Джеймс тянется ладонью к его волосам. Они обрезаны неровно, словно тупым ножом, чёлка справа касается подбородка, а слева едва достаёт до скулы, а пряди на затылке и вовсе торчат в разные стороны. Мужчина хочет спросить, что с ними стало, но не успевает открыть рот.
– Закрой глаза, — говорит Хель, и Баки, не сомневаясь, безоговорочно доверяя, выполняет просьбу. Он слышит странный чавкающий звук, чувствует, как водяной дёргается в его руках. — Можешь открыть.
Барнс видит на чёрной ладони свою расчёску.
– Ты сохранил её, — бормочет он себе под нос.
– Я расчёсывал ей волосы и пел, вспоминая тебя, — признаётся Гельмут, тонко улыбаясь.
– Где ты её прятал? — Баки неожиданно понимает, что должен был бы заметить её.
– Обычно мы цепляем гребни за волосы, но, — Хель неловко поводит плечами, а потом открывает рот, обвивает длинным упругим языком расчёску и проглатывает. — Карманов у меня нет, как видишь.
У Джеймса много вопросов на этот счёт, но он вряд ли хочет знать на них ответы, поэтому молчит. Гельмут вдруг напрягается, вытягивается струной, раздувая ноздри, настороженно оглядывается и, не говоря ни слова, срывается с колен Джеймса, ныряя под воду и исчезая среди волн.
– Эй! — хмурится Барнс, готовый разразиться нелестной тирадой, но:
– Бак, это ты? — раздаётся с берега, и Джеймс видит позади Сэма. — Всё в порядке?
– Да, хотел подышать свежим воздухом, — сержант старается натянуть убедительную улыбку, чтобы скрыть разочарование.
Он идёт с другом домой, но то и дело бросает короткие взгляды на океан.

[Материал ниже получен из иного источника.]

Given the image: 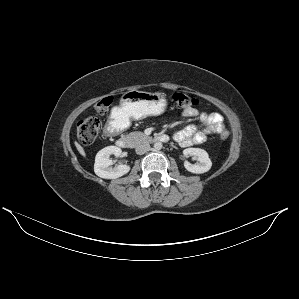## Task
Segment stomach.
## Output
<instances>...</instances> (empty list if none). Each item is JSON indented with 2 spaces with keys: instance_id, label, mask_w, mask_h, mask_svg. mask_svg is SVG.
Returning a JSON list of instances; mask_svg holds the SVG:
<instances>
[{
  "instance_id": "stomach-1",
  "label": "stomach",
  "mask_w": 299,
  "mask_h": 299,
  "mask_svg": "<svg viewBox=\"0 0 299 299\" xmlns=\"http://www.w3.org/2000/svg\"><path fill=\"white\" fill-rule=\"evenodd\" d=\"M167 106L163 93L138 90L125 92L120 100V111L127 119H142L162 114Z\"/></svg>"
}]
</instances>
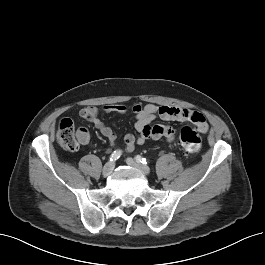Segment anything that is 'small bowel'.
Here are the masks:
<instances>
[{
	"label": "small bowel",
	"mask_w": 265,
	"mask_h": 265,
	"mask_svg": "<svg viewBox=\"0 0 265 265\" xmlns=\"http://www.w3.org/2000/svg\"><path fill=\"white\" fill-rule=\"evenodd\" d=\"M128 110L123 104L106 105L103 111L106 113L124 114ZM132 111L136 114L135 130L137 135L127 134L124 137V147L126 152L134 151L136 145H142L147 139L164 138L167 141L174 139V129L168 125L151 126V121L156 117H160L165 121H190L197 129L206 133L208 131V123L204 115L198 111L168 105L147 104L142 107L139 104L132 106ZM99 109L95 106H87L80 110L79 114L82 118L88 120L93 126L108 140L112 145L117 143V135L110 126L105 124L99 118ZM78 139L81 144H87L90 134L87 128L80 127L77 130Z\"/></svg>",
	"instance_id": "obj_1"
}]
</instances>
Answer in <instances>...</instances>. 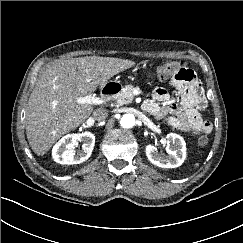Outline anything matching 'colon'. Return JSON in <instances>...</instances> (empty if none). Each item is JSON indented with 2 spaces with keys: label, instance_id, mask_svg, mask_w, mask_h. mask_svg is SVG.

Баки не может уснуть ночью, пытаясь воскресить в памяти ещё хоть что-нибудь. Кажется, голова раскалывается от такого насилия, но Барнс упрямый: он по кусочкам вспоминает свою четвёртую встречу с Гельмутом.
«А ну пошли вон отсюда! — он размахивает палкой, отгоняя бродячих собак. — Ты как?»
Существо на земле напугано, но на лице решимость. Он видел, как оно отбивалось хвостом, но манёвренности на земле ему явно недоставало.
«Ты бесстрашный, Джеймс, — вместо ответа говорит водяной и наклоняет голову набок. — Что тебе пришлось видеть раньше, что ты не боясь смотришь на незнакомое существо и наступаешь в атаку против своры собак?»
«Я был на войне, — хмуро. — И защищать слабых мне не привыкать».
«Слабых? — короткий смешок. — Я могу загрызть тебя, — оскал. — Могу разодрать грудную клетку, — когтистые пальцы по одному сжимаются в кулак. — Могу сломать хребет, — хвост громко, сильно хлопает по песку. — Могу заманить на морское дно, — почти напевает поразительно мелодичным голосом. — Но ты всё ещё не впечатлён, и это впечатляет меня».
«Сочту за комплимент, — он усмехается и садится рядом. — Грызи, раздирай грудную клетку, тащи на дно — делай, что хочешь. Только будь рядом».
Он не знает, почему говорит это. Он видит это существо впервые, но ему кажется, что они знакомы всю жизнь. Он хочет провести с ним всю жизнь.
«Моё имя Гельмут».
Баки улыбается широко и счастливо — так, как не улыбался, кажется, долгие-долгие годы. В этом состоянии он позволяет себе уснуть.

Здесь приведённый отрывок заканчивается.